Aden’s family is extremely grateful to the Nevada doctors who came forward to treat Aden. At least the entire medical community did not turn their back to Aden. The doctors treating Aden have declared that Aden is “brain dead.” Their testimony in court convinced the judge that criteria for “brain death” were fulfilled. The judge determined that my recommendation for thyroid hormone was insufficiently supported and theoretical. Aden has very low amounts of thyroid hormone. The brain (hypothalamus) makes Thyroid Stimulating Hormone” (TSH). TSH has a very short half-life and has been measured in the circulation of Aden. This test demonstrated that Aden’s hypothalamus is alive and receiving enough circulation to remain alive to produce TSH. In addition, body temperature is also maintained by hypothalamus. Therefore, if body temperature is maintained without heating blankets, the hypothalamus is alive. If the hypothalamus is alive and receiving enough blood supply to remain alive and working to produce TSH and maintain body temperature, although no signs of intracranial circulation can be detected by any current test for circulation to the brain, then other parts of the brain may also be alive and receiving enough blood supply to remain alive (despite no signs of intracranial circulation being detected by any current confirmatory test for “brain death”). Those other parts of the brain may be only functionally silent but not irreversibly damaged. But, they may need higher levels of thyroid hormones to heal and have a chance to resume activity. The whole brain needs thyroid hormones to resolve swelling, resume normal intracranial pressure and thereby resume normal circulation and function. Why will the doctors not treat a documented, treatable condition and give Aden the best possible chance to continue to live and hopefully recover?

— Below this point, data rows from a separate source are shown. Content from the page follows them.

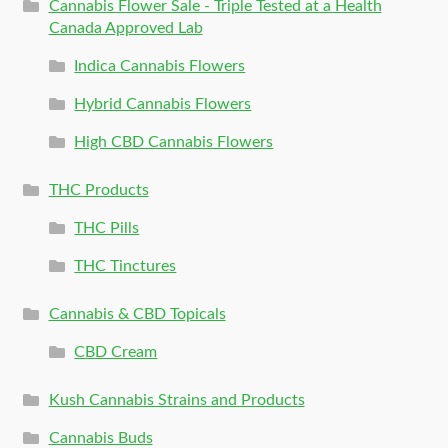
Cannabis Flower Sale - Triple Tested at a Health
Canada Approved Lab
Indica Cannabis Flowers
Hybrid Cannabis Flowers
High CBD Cannabis Flowers
THC Products
THC Pills
THC Tinctures
Cannabis & CBD Topicals
CBD Cream
Kush Cannabis Strains and Products
Cannabis Buds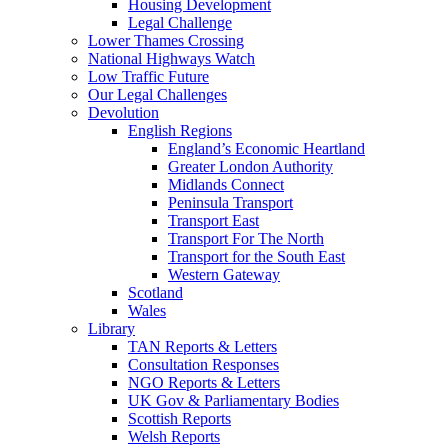
Housing Development
Legal Challenge
Lower Thames Crossing
National Highways Watch
Low Traffic Future
Our Legal Challenges
Devolution
English Regions
England’s Economic Heartland
Greater London Authority
Midlands Connect
Peninsula Transport
Transport East
Transport For The North
Transport for the South East
Western Gateway
Scotland
Wales
Library
TAN Reports & Letters
Consultation Responses
NGO Reports & Letters
UK Gov & Parliamentary Bodies
Scottish Reports
Welsh Reports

An Ear Nose Throat (ENT) physician testified by phone that Aden needs a tracheostomy. Judge stated that she was taken back by the level of his confidence to do a tracheostomy without having reviewed the medical record. The ENT doctor knew that Aden has had an endotracheal tube since April 1. The ENT physician knows that a tracheostomy should have been done 10-15 days after being on an endotracheal tube. Of course review of the medical record, if there had been sufficient time for his review before the scheduled court time, would have been desirable, but could personal review of the medical record change the recommendation of a knowledgeable experienced ENT physician regarding the indication to do a tracheostomy?

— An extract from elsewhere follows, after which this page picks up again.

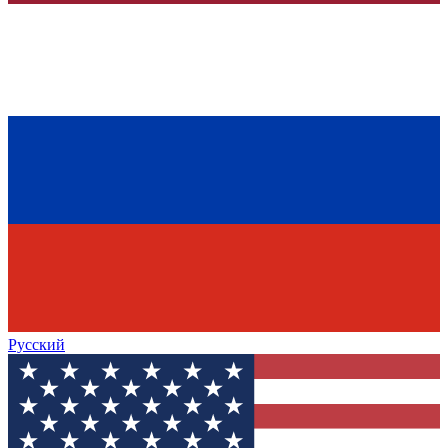
Русский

The judge determined that continued treatment of Aden was not in Aden’s “best interests” and life support is to be removed in 10 days. How can it be in the best interest of Aden, a 20 year old college student, to have her life snuffed out by removing her life support without giving her thyroid hormone, adequate support of respiration and full nutrition?

To appeal the ruling is very costly; as Fanuel, father of Aden, said, “I have very little compared to the large amount of money it would take to appeal.” So what else can we do? Pray for all involved.

Dr. Paul A. Byrne is a board certified neonatologist and pediatrician. He is the founder of the Neonatal Intensive Care Unit at SSM Cardinal Glennon Children’s Medical Center in St. Louis, Missouri. He is Clinical Professor of Pediatrics at University of Toledo, College of Medicine, and a member of the American Academy of Pediatrics and Fellowship of Catholic Scholars.